NEW YORK (Reuters) - Barring some unexpected boardroom generosity by JPMorgan Chase & Co, executives at Bear Stearns Cos may find that their walking away money has been crunched by the credit crisis.
Bear stock soared to a record high of $172.61 in January last year as Wall Street’s mortgage and buyout booms peaked, but those shares have plunged as the bank played a leading role in fueling a subprime mortgage crisis that continues to inflict damage on financial markets.
Bear Stearns’ shares, which sank to $30.85 Friday on worries the bank was quickly running out of cash and needed a Federal Reserve bailout, now fetch just $2 each under JPMorgan’s bailout late on Sunday.
The plunging shares, plus a lack of the normal payout expected when a company is taken over, known as ‘golden parachutes’, delivers a serious blow to the bankers, traders and other executives worldwide at a firm that has long encouraged its above-average levels of inside ownership.
“The current stock ownership by executive officers reflects a significant personal investment in the company by those who are most responsible for the company’s future success,” the bank said in a proxy statement.
Employees own around 30 percent of the bank.
Yet loyalty to the firm has cost employees as Bear’s fortunes turned south.
According to Bear’s recent proxy statement, the executive committee members at the fifth-largest U.S. investment bank owned about 9 percent of the firm’s outstanding stock at the end of January.
Based on shares outstanding in January, shares held by the top handful of executive officers plunged in value from about $1.8 billion 14 months ago to just $22 million today.
Bear Stearns officials were not immediately available for comment on compensation related to the JPMorgan takeover.
The proxy also revealed that Bear does not offer golden parachutes for executive officers in the event of it being taken over.
Bear offers a Capital Accumulation Plan and a Stock Award Plan, yet both possess a “double-trigger provision,” which means awards and all benefits are not accelerated unless the participant is fired without cause by the new company or resigns for a good reason.
These plans also suffered from Bear’s plunging market value.

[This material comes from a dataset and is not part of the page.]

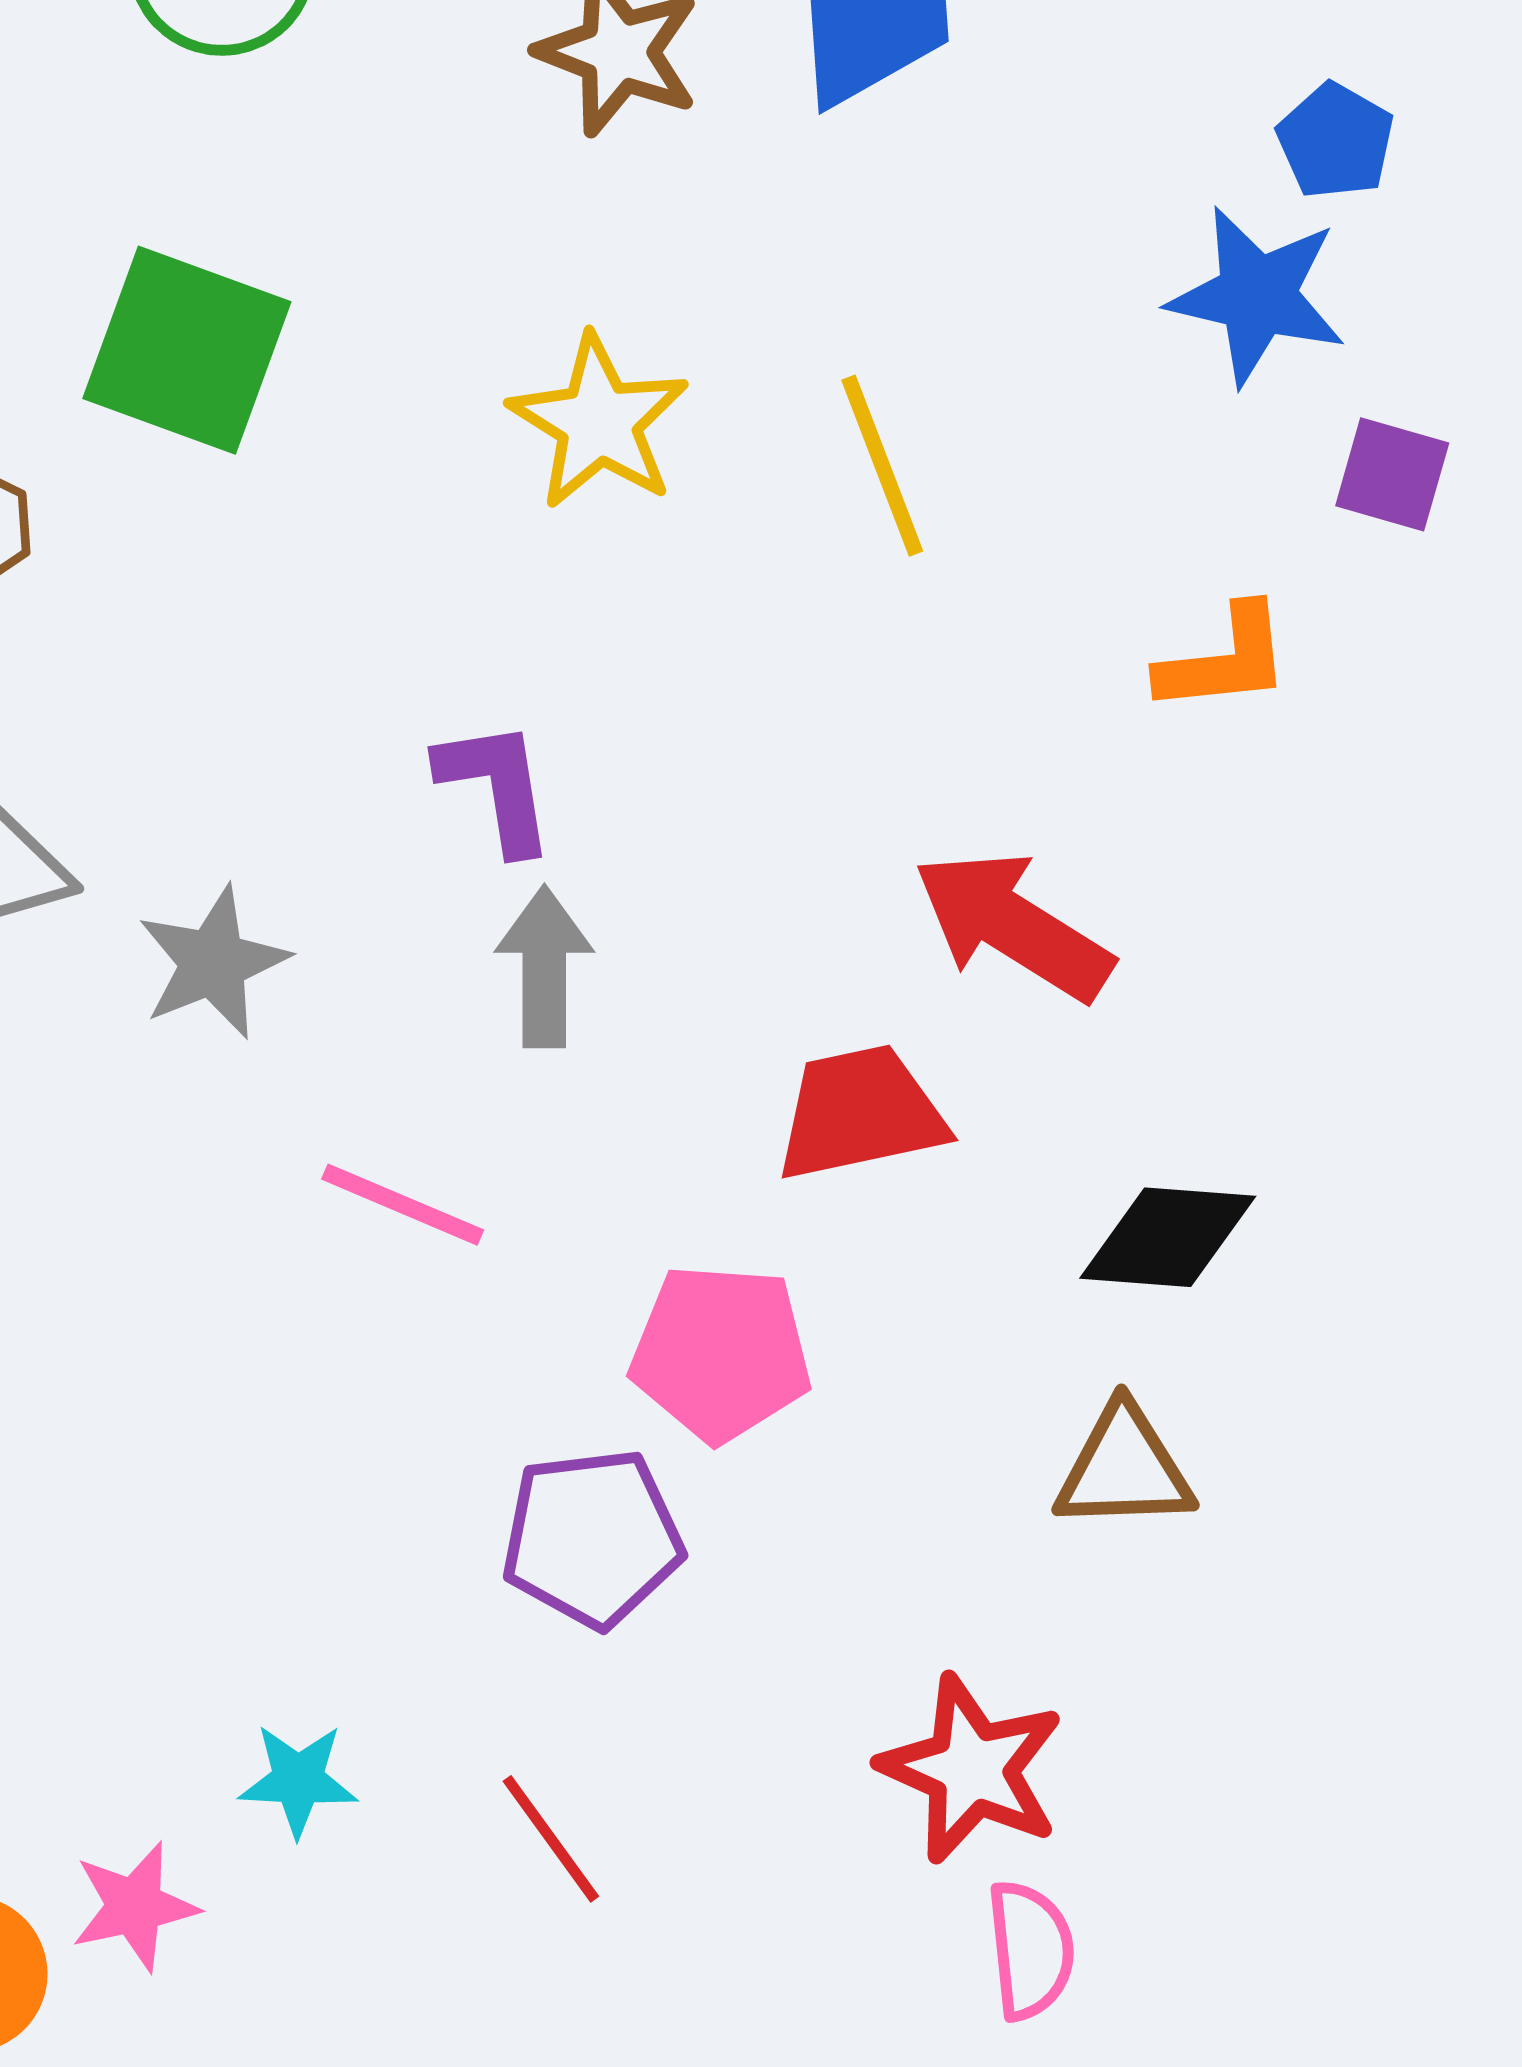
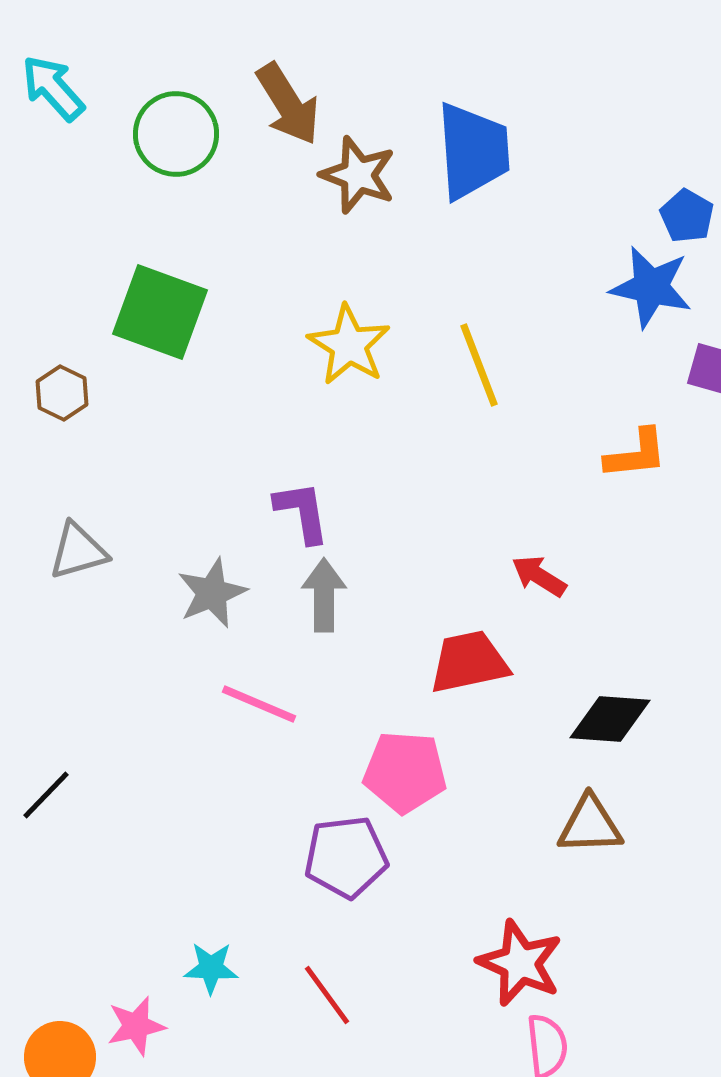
red arrow: (1013, 926) -> (539, 576), size x0.6
gray star: (213, 963) -> (212, 593), moved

Back in November, when Bear’s shares traded at around $153, the market value of unvested equity awarded to Chairman James “Jimmy” Cayne was $47.5 million, while shares awarded to CEO Alan Schwartz were valued at $44.9 million, the proxy said.
Schwartz replaced Cayne as CEO in January as shareholders, upset by Cayne’s hands-off approach during a serious financial crisis, pushed the long-time chief to step aside.
That said, JPMorgan Chief Financial Officer Mike Cavanagh late Sunday said taking over Bear would generate about $6 billion in merger-related costs.
JPMorgan has not broken down those figures, but much of that will be earmarked for severance pay and potential exit packages for top executives like Schwartz.
A person familiar with the transaction told Reuters that roughly $1 billion of those costs would be earmarked for severance and retention.